What is being asked - Make a verbatim copy of the entries below; pictures stay out.

Records from a collection:
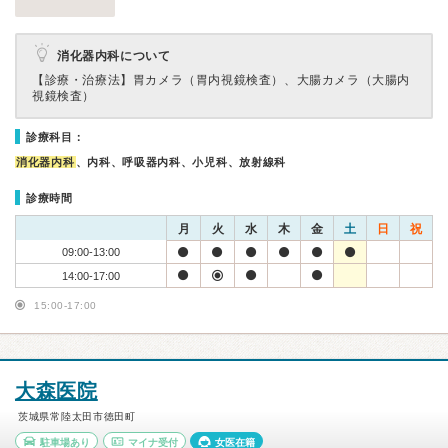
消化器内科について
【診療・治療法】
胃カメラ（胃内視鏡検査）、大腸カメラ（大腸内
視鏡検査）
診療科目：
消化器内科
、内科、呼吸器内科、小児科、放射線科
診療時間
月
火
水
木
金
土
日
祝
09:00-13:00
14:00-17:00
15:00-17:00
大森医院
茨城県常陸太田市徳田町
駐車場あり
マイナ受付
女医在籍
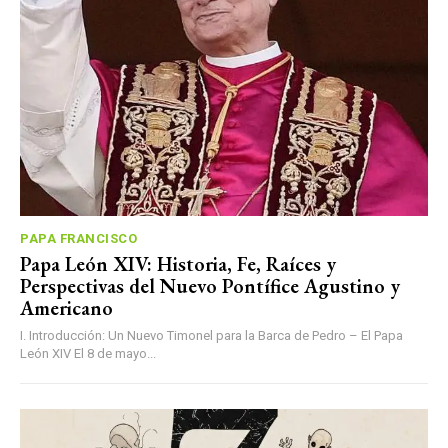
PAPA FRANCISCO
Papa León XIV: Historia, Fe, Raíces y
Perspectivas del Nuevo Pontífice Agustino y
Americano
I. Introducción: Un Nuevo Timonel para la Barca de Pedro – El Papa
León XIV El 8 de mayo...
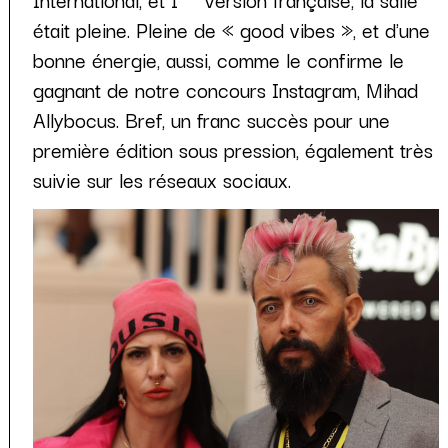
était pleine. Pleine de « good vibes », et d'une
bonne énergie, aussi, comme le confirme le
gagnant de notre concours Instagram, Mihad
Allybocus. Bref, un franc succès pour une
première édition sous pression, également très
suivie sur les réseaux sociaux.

Solution to the exercise -
消化器内科について
【診療・治療法】
胃カメラ（胃内視鏡検査）、大腸カメラ（大腸内
視鏡検査）
診療科目：
消化器内科
、内科、呼吸器内科、小児科、放射線科
診療時間
月
火
水
木
金
土
日
祝
09:00-13:00
14:00-17:00
15:00-17:00
大森医院
茨城県常陸太田市徳田町
駐車場あり
マイナ受付
女医在籍
PAPA FRANCISCO
Papa León XIV: Historia, Fe, Raíces y
Perspectivas del Nuevo Pontífice Agustino y
Americano
I. Introducción: Un Nuevo Timonel para la Barca de Pedro – El Papa
León XIV El 8 de mayo...
était pleine. Pleine de « good vibes », et d'une
bonne énergie, aussi, comme le confirme le
gagnant de notre concours Instagram, Mihad
Allybocus. Bref, un franc succès pour une
première édition sous pression, également très
suivie sur les réseaux sociaux.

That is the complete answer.